INSTRUCTIONS TO FOLLOW: Word for word, repeat the entries, minus the pictures.

RECORDS TO PROCESS: Begin

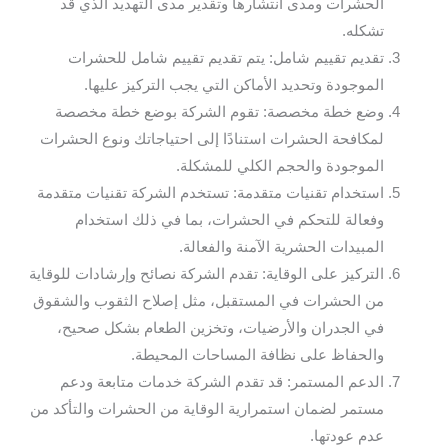
الحشرات ومدى انتشارها وتقدير مدى التهديد الذي قد
تشكله.
تقديم تقييم شامل: يتم تقديم تقييم شامل للحشرات
الموجودة وتحديد الأماكن التي يجب التركيز عليها.
وضع خطة مخصصة: تقوم الشركة بوضع خطة مخصصة
لمكافحة الحشرات استنادًا إلى احتياجاتك ونوع الحشرات
الموجودة والحجم الكلي للمشكلة.
استخدام تقنيات متقدمة: تستخدم الشركة تقنيات متقدمة
وفعالة للتحكم في الحشرات، بما في ذلك استخدام
المبيدات الحشرية الآمنة والفعالة.
التركيز على الوقاية: تقدم الشركة نصائح وإرشادات للوقاية
من الحشرات في المستقبل، مثل إصلاح الثقوب والشقوق
في الجدران والأرضيات، وتخزين الطعام بشكل صحيح،
والحفاظ على نظافة المساحات المحيطة.
الدعم المستمر: قد تقدم الشركة خدمات متابعة ودعم
مستمر لضمان استمرارية الوقاية من الحشرات والتأكد من
عدم عودتها.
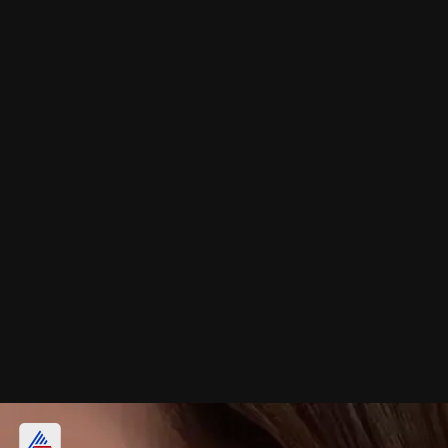
पर्ल लटकन इयररिंग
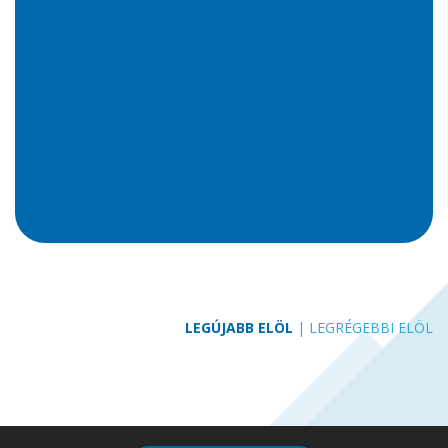
LEGÚJABB ELÖL
|
LEGRÉGEBBI ELÖL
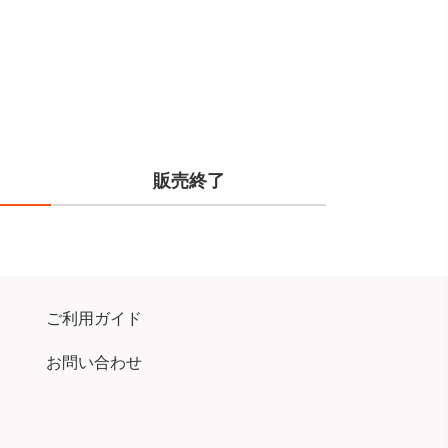
販売終了
ご利用ガイド
お問い合わせ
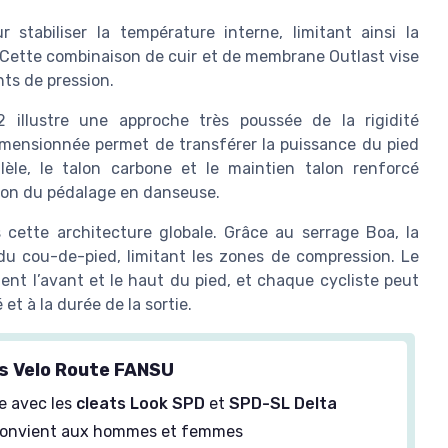
stabiliser la température interne, limitant ainsi la
. Cette combinaison de cuir et de membrane Outlast vise
nts de pression.
illustre une approche très poussée de la rigidité
imensionnée permet de transférer la puissance du pied
lèle, le talon carbone et le maintien talon renforcé
cision du pédalage en danseuse.
cette architecture globale. Grâce au serrage Boa, la
 du cou-de-pied, limitant les zones de compression. Le
t l’avant et le haut du pied, et chaque cycliste peut
et à la durée de la sortie.
s Velo Route FANSU
e avec les
cleats Look SPD
et
SPD-SL Delta
convient aux hommes et femmes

RECORDS TO PROCESS: End

SOLUTION FOR THIS EXERCISE:
الحشرات ومدى انتشارها وتقدير مدى التهديد الذي قد
تشكله.
تقديم تقييم شامل: يتم تقديم تقييم شامل للحشرات
الموجودة وتحديد الأماكن التي يجب التركيز عليها.
وضع خطة مخصصة: تقوم الشركة بوضع خطة مخصصة
لمكافحة الحشرات استنادًا إلى احتياجاتك ونوع الحشرات
الموجودة والحجم الكلي للمشكلة.
استخدام تقنيات متقدمة: تستخدم الشركة تقنيات متقدمة
وفعالة للتحكم في الحشرات، بما في ذلك استخدام
المبيدات الحشرية الآمنة والفعالة.
التركيز على الوقاية: تقدم الشركة نصائح وإرشادات للوقاية
من الحشرات في المستقبل، مثل إصلاح الثقوب والشقوق
في الجدران والأرضيات، وتخزين الطعام بشكل صحيح،
والحفاظ على نظافة المساحات المحيطة.
الدعم المستمر: قد تقدم الشركة خدمات متابعة ودعم
مستمر لضمان استمرارية الوقاية من الحشرات والتأكد من
عدم عودتها.
पर्ल लटकन इयररिंग
LEGÚJABB ELÖL
|
LEGRÉGEBBI ELÖL
販売終了
ご利用ガイド
お問い合わせ
stabiliser la température interne, limitant ainsi la
. Cette combinaison de cuir et de membrane Outlast vise
nts de pression.
illustre une approche très poussée de la rigidité
imensionnée permet de transférer la puissance du pied
lèle, le talon carbone et le maintien talon renforcé
cision du pédalage en danseuse.
cette architecture globale. Grâce au serrage Boa, la
 du cou-de-pied, limitant les zones de compression. Le
t l’avant et le haut du pied, et chaque cycliste peut
et à la durée de la sortie.
s Velo Route FANSU
e avec les
cleats Look SPD
et
SPD-SL Delta
convient aux hommes et femmes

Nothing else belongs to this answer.